Back exhausted from yet a soul-sucking day of work. All I want to do is lay on my bed because my brain is fried and I cannot function.
Then I get a call.
One of those.
“Hey listen, I just forwarded an email, read it and call me”.
First there were the holiday envelopes for my grandma’s cousin because she is elderly and loves us — so says mother.
Then there was that time where we badly needed cash for dad’s cousin’s husband’s surgery. Never got it back. Then he passed away and parents made me heavily “contribute” to the funds that this family -whom I never met- were collecting.
Then my sister and cousin wanted to live in the big city so I set up my small apartment to host them for an indefinite period of time. I paid tuition, food and outings. School is over, they don’t seem in a hurry to get a job and they have no intention of going back to the smaller town.
Then I got this call, and I read the email.
In short, my rich aunt living abroad is scorning us (meaning me) for not sending enough money to my uncle who is caring for my ailing mother.
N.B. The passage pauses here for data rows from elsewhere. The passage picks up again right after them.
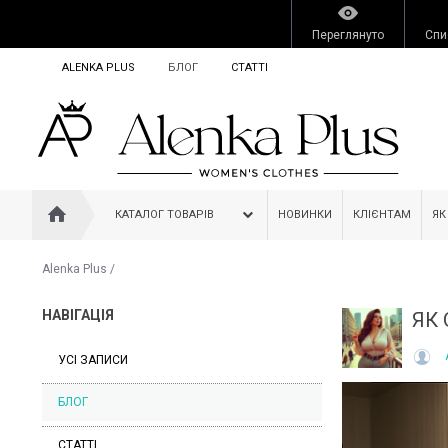
Переглянуто
Спи
ALENKA PLUS
БЛОГ
СТАТТІ
КАТАЛОГ ТОВАРІВ
НОВИНКИ
КЛІЄНТАМ
ЯК
Alenka Plus
/
НАВІГАЦІЯ
ЯК 
УСІ ЗАПИСИ
БЛОГ
СТАТТІ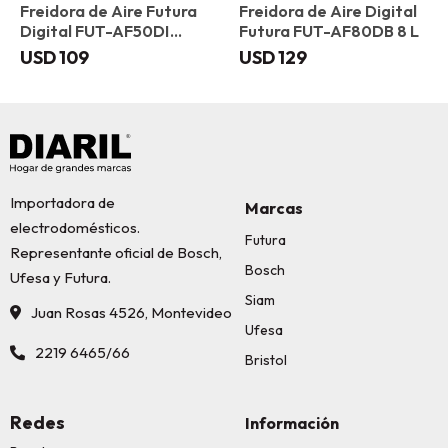
Freidora de Aire Futura
Freidora de Aire Digital
Digital FUT-AF50DI
Futura FUT-AF80DB 8 L
Marfil
USD
109
USD
129
Importadora de
Marcas
electrodomésticos.
Futura
Representante oficial de Bosch,
Bosch
Ufesa y Futura.
Siam
Juan Rosas 4526, Montevideo
Ufesa
2219 6465/66
Bristol
Redes
Información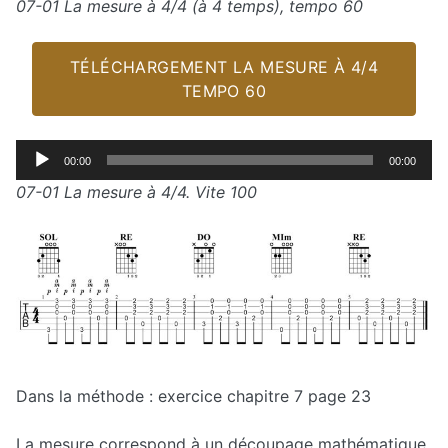
07-01 La mesure à 4/4 (à 4 temps), tempo 60
TÉLÉCHARGEMENT LA MESURE À 4/4
TEMPO 60
Lecteur
00:00
00:00
audio
07-01 La mesure à 4/4. Vite 100
Dans la méthode : exercice chapitre 7 page 23
La mesure correspond à un découpage mathématique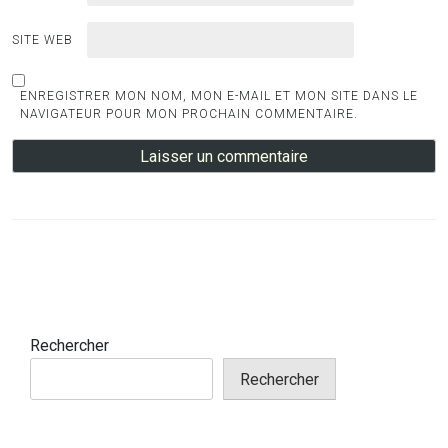
SITE WEB
ENREGISTRER MON NOM, MON E-MAIL ET MON SITE DANS LE
NAVIGATEUR POUR MON PROCHAIN COMMENTAIRE.
Rechercher
Rechercher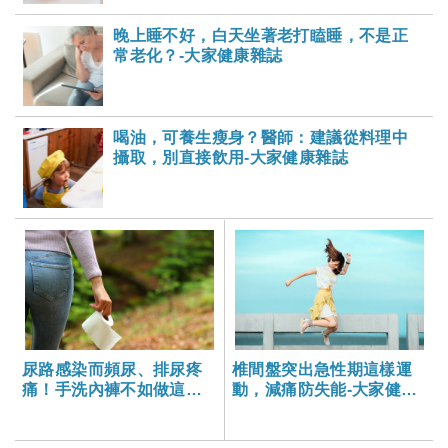
晚上睡不好，白天坐著老打瞌睡，不是正
常老化？-大家健康雜誌
喝油，可養生瘦身？醫師：建議從料理中
攝取，別直接飲用-大家健康雜誌
尿路感染而頻尿、排尿疼
椎間盤突出急性期這樣運
痛！手洗內褲不如做這些
動，減痛防失能-大家健康
事防復發
雜誌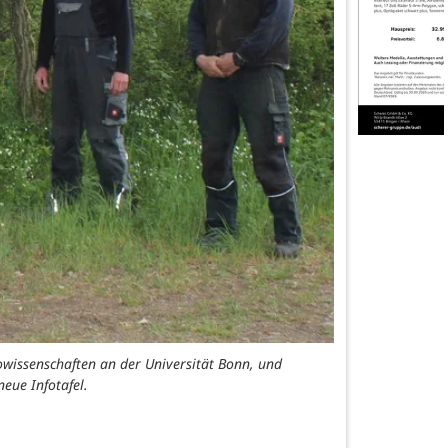
owissenschaften an der Universität Bonn, und
eue Infotafel.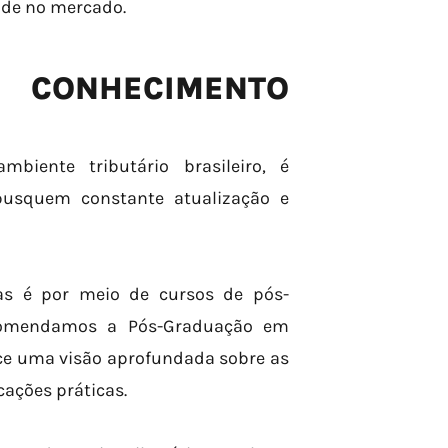
ade no mercado.
 CONHECIMENTO
iente tributário brasileiro, é
 busquem constante atualização e
as é por meio de cursos de pós-
ecomendamos a Pós-Graduação em
rece uma visão aprofundada sobre as
cações práticas.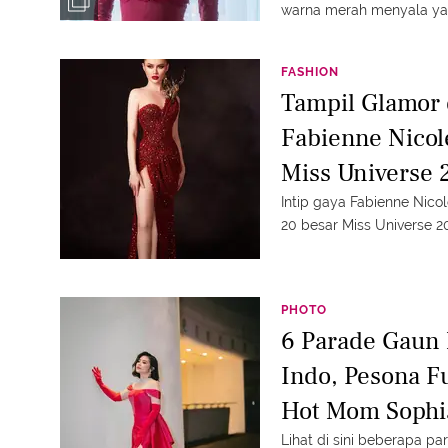
warna merah menyala y
memesona.
FASHION
Tampil Glamor
Fabienne Nicol
Miss Universe 
Intip gaya Fabienne Nic
20 besar Miss Universe 2
PHOTO
6 Parade Gaun 
Indo, Pesona Fu
Hot Mom Sophia
Megah
Lihat di sini beberapa p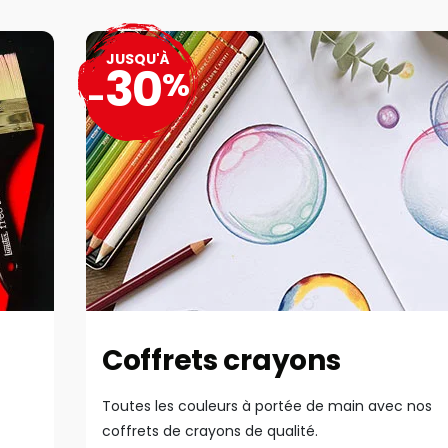
JUSQU'À
30
%
-
Coffrets crayons
Toutes les couleurs à portée de main avec nos
coffrets de crayons de qualité.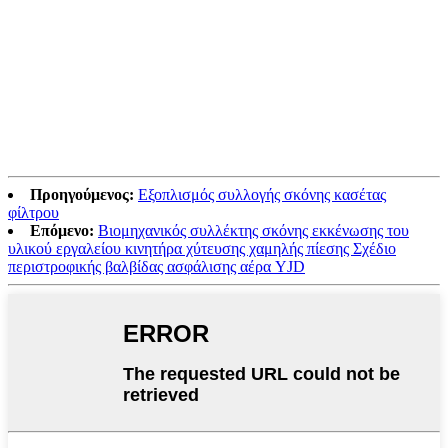
Προηγούμενος:
Εξοπλισμός συλλογής σκόνης κασέτας
φίλτρου
Επόμενο:
Βιομηχανικός συλλέκτης σκόνης εκκένωσης του
υλικού εργαλείου κινητήρα χύτευσης χαμηλής πίεσης Σχέδιο
περιστροφικής βαλβίδας ασφάλισης αέρα YJD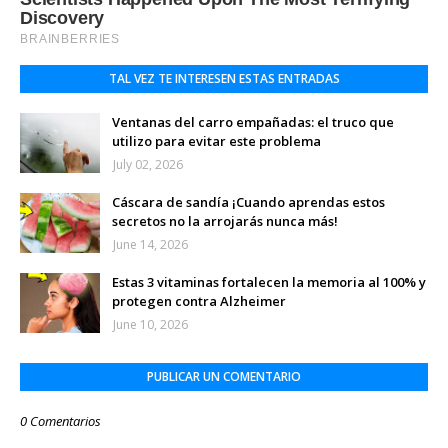
TAL VEZ TE INTERESEN ESTAS ENTRADAS
Ventanas del carro empañadas: el truco que
utilizo para evitar este problema
July 02, 2026
Cáscara de sandía ¡Cuando aprendas estos
secretos no la arrojarás nunca más!
June 14, 2026
Estas 3 vitaminas fortalecen la memoria al 100% y
protegen contra Alzheimer
June 10, 2026
PUBLICAR UN COMENTARIO
0 Comentarios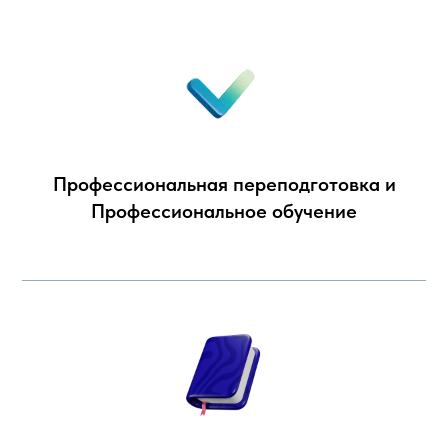
Профессиональная переподготовка и
Профессиональное обучение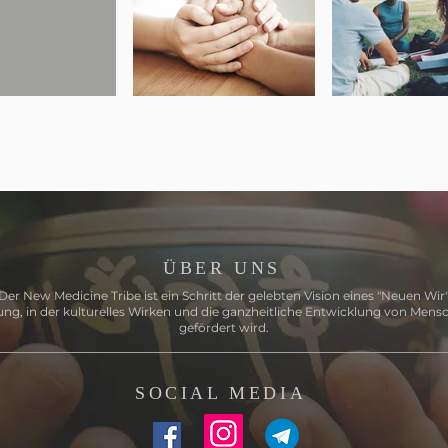
ÜBER UNS
Der New Medicine Tribe ist ein Schritt der gelebten Vision eines "Neuen Wir"
ng, in der kulturelles Wirken und die ganzheitliche Entwicklung von Mens
gefördert wird.
SOCIAL MEDIA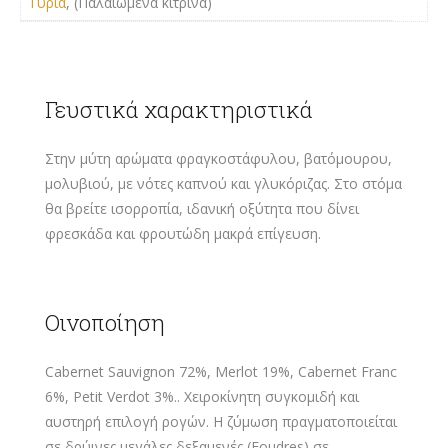
Τυριά
, (Παλαιωμένα κίτρινα)
Γευστικά χαρακτηριστικά
Στην μύτη αρώματα φραγκοστάφυλου, βατόμουρου,
μολυβιού, με νότες καπνού και γλυκόριζας. Στο στόμα
θα βρείτε ισορροπία, ιδανική οξύτητα που δίνει
φρεσκάδα και φρουτώδη μακρά επίγευση.
Οινοποίηση
Cabernet Sauvignon 72%, Merlot 19%, Cabernet Franc
6%, Petit Verdot 3%.. Χειροκίνητη συγκομιδή και
αυστηρή επιλογή ρογών. Η ζύμωση πραγματοποιείται
σε δρύινες μεγάλες δεξαμενές (Foudres) σε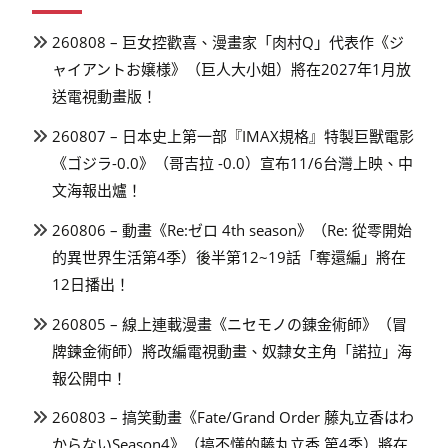
260808 – 巨女控歡喜、漫畫家「肉村Q」代表作《ジ
ャイアントお嬢様》（巨人大小姐）將在2027年1月放
送電視動畫版！
260807 – 日本史上第一部『IMAX規格』特製巨獸電影
《ゴジラ-0.0》（哥吉拉 -0.0）宣布11/6台灣上映、中
文海報出爐！
260806 – 動畫《Re:ゼロ 4th season》（Re: 從零開始
的異世界生活第4季）後半第12~19話「奪還編」將在
12日播出！
260805 – 線上連載漫畫《ニセモノの錬金術師》（冒
牌鍊金術師）將改編電視動畫、奴隸女主角「諾拉」海
報公開中！
260803 – 搞笑動畫《Fate/Grand Order 藤丸立香はわ
からないSeason4》（搞不懂的藤丸立香 第4季）將在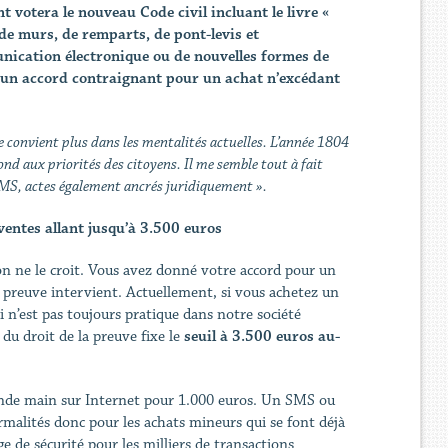
t votera le nouveau Code civil incluant le livre «
 de murs, de remparts, de pont-levis et
nication électronique ou de nouvelles formes de
un accord contraignant pour un achat n’excédant
 ne convient plus dans les mentalités actuelles. L’année 1804
ond aux priorités des citoyens. Il me semble tout à fait
 SMS, actes également ancrés juridiquement ».
entes allant jusqu’à 3.500 euros
on ne le croit. Vous avez donné votre accord pour un
la preuve intervient. Actuellement, si vous achetez un
i n’est pas toujours pratique dans notre société
du droit de la preuve fixe le
seuil à 3.500 euros au-
onde main sur Internet pour 1.000 euros. Un SMS ou
malités donc pour les achats mineurs qui se font déjà
de sécurité pour les milliers de transactions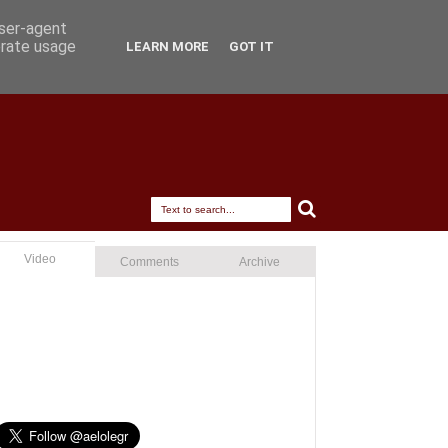
user-agent
erate usage
LEARN MORE
GOT IT
Video
Comments
Archive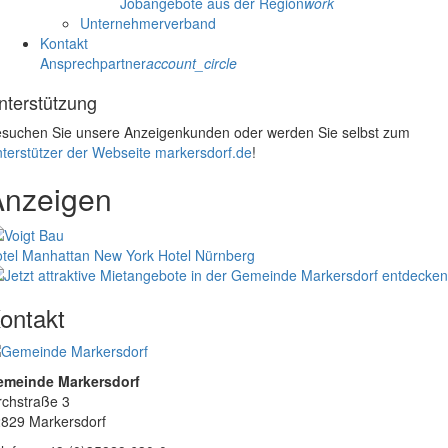
Jobangebote aus der Region
work
Unternehmerverband
Kontakt
Ansprechpartner
account_circle
nterstützung
suchen Sie unsere Anzeigenkunden oder werden Sie selbst zum
terstützer der Webseite markersdorf.de
!
Anzeigen
tel Manhattan New York
Hotel Nürnberg
ontakt
emeinde Markersdorf
rchstraße 3
829 Markersdorf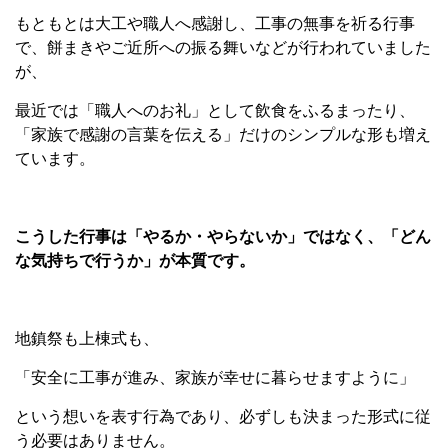
もともとは大工や職人へ感謝し、工事の無事を祈る行事
で、餅まきやご近所への振る舞いなどが行われていました
が、
最近では「職人へのお礼」として飲食をふるまったり、
「家族で感謝の言葉を伝える」だけのシンプルな形も増え
ています。
こうした行事は「やるか・やらないか」ではなく、「どん
な気持ちで行うか」が本質です。
地鎮祭も上棟式も、
「安全に工事が進み、家族が幸せに暮らせますように」
という想いを表す行為であり、必ずしも決まった形式に従
う必要はありません。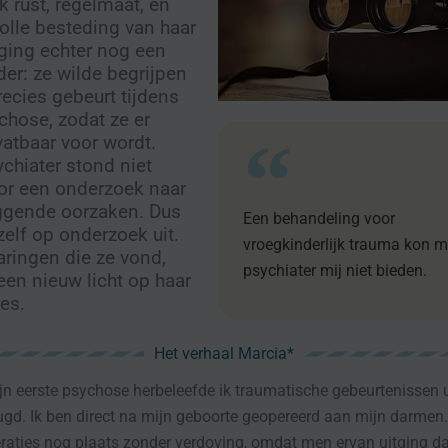
 rust, regelmaat, en
olle besteding van haar
ging echter nog een
der: ze wilde begrijpen
recies gebeurt tijdens
chose, zodat ze er
atbaar voor wordt.
chiater stond niet
or een onderzoek naar
iggende oorzaken. Dus
Een behandeling voor
zelf op onderzoek uit.
vroegkinderlijk trauma kon m
aringen die ze vond,
psychiater mij niet bieden.
en nieuw licht op haar
es.
Het verhaal Marcia*
jn eerste psychose herbeleefde ik traumatische gebeurtenissen u
ugd. Ik ben direct na mijn geboorte geopereerd aan mijn darmen. I
aties nog plaats zonder verdoving, omdat men ervan uitging da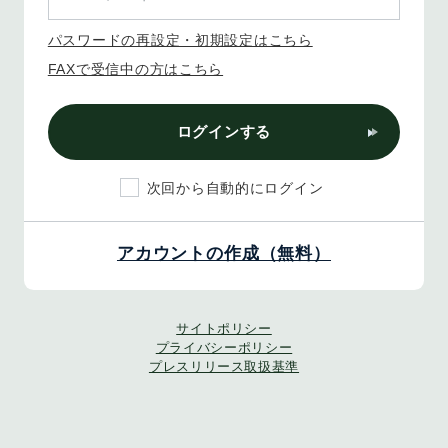
パスワードの再設定・初期設定はこちら
FAXで受信中の方はこちら
ログインする
次回から自動的にログイン
アカウントの作成（無料）
サイトポリシー
プライバシーポリシー
プレスリリース取扱基準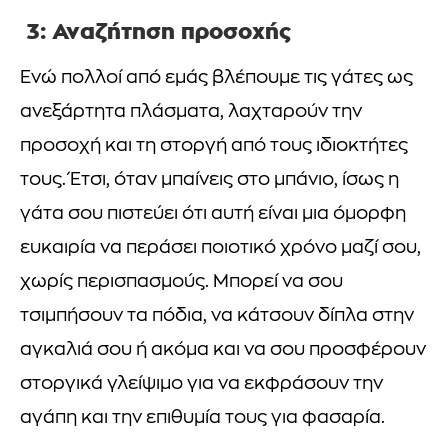
3: Αναζήτηση προσοχής
Ενώ πολλοί από εμάς βλέπουμε τις γάτες ως
ανεξάρτητα πλάσματα, λαχταρούν την
προσοχή και τη στοργή από τους ιδιοκτήτες
τους. Έτσι, όταν μπαίνεις στο μπάνιο, ίσως η
γάτα σου πιστεύει ότι αυτή είναι μια όμορφη
ευκαιρία να περάσει ποιοτικό χρόνο μαζί σου,
χωρίς περισπασμούς. Μπορεί να σου
τσιμπήσουν τα πόδια, να κάτσουν δίπλα στην
αγκαλιά σου ή ακόμα και να σου προσφέρουν
στοργικά γλείψιμο για να εκφράσουν την
αγάπη και την επιθυμία τους για φασαρία.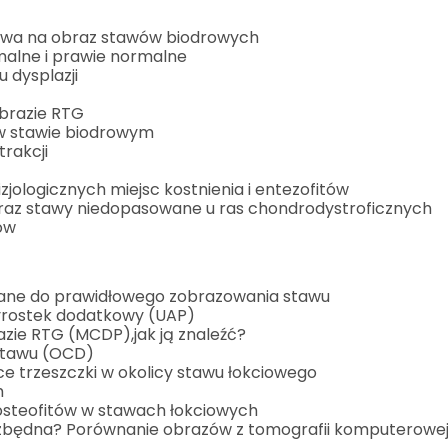
ływa na obraz stawów biodrowych
malne i prawie normalne
 dysplazji
obrazie RTG
w stawie biodrowym
rakcji
jologicznych miejsc kostnienia i entezofitów
az stawy niedopasowane u ras chondrodystroficznych
ów
wane do prawidłowego zobrazowania stawu
wyrostek dodatkowy (UAP)
ie RTG (MCDP),jak ją znaleźć?
stawu (OCD)
ące trzeszczki w okolicy stawu łokciowego
h
osteofitów w stawach łokciowych
zbędna? Porównanie obrazów z tomografii komputerowej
Apparently, he has debts because he never worked a day in his life and I am an ungrateful brat for accepting mum’s wish to rest at her brother’s place, even if that meant I financially support their entire household. To any sane person, this family just won the lottery because as long as my mother is alive, they are getting a hefty allowance which they never had. Apparently it’s not enough because he got into new debt when he saw the checks coming in.
What kills me the most (because yes, I wish I’d die at once but no, it’s a slow painful agony)… I was saying, what hurts the most is the underlying reason behind this continuous guilt-tripping: you’ve made it. You’ve made it big in the city.
I grew up dirt poor but smart, moved from nowhere-town to university-town on full ride, then to big-city and big-job.
Everyone in my close or extended family sees me as the one who has made it big. This means I am always able to help whenever there is a “crisis”, no matter the amount, for as long as they wish.
No one ever bothered to do the math of all aforementioned “contributions” to the family.
Everyone criticizes me for not having a car: “A big time engineer like you cannot take public transportation, why are you so stingy?”.
Everyone makes fun of my 7 years old second hand futon and how I don’t have a proper living room: “don’t you like people visiting? where are they going to sit?”
My only mistake was making it big.
As my mother keeps telling everyone that I am insanely remunerated in my job, she keeps making monetary commitments on my behalf and acting as a samaritan at my expense.
I know she enjoys the attention, the better-than-theeness, the thriving in overly public giving, but my bank account does not enjoy it at all.
After today’s call, and as I stare terrified at my starved bank account, I am thinking: “When does it all stop? When would I be able to have savings and care for myself instead of constantly wiping off some relative’s financial incompetence? Why is it that they are able to have fun, enjoy life, be irresponsible then have no shame to milk me down to the last drop? What is wrong with me?”
And yet, I am going tomorrow morning to stand in line at Western Union and send one more sum of money that goes to someone who will burn it in cigarettes and gambling instead of helping my ailing mother.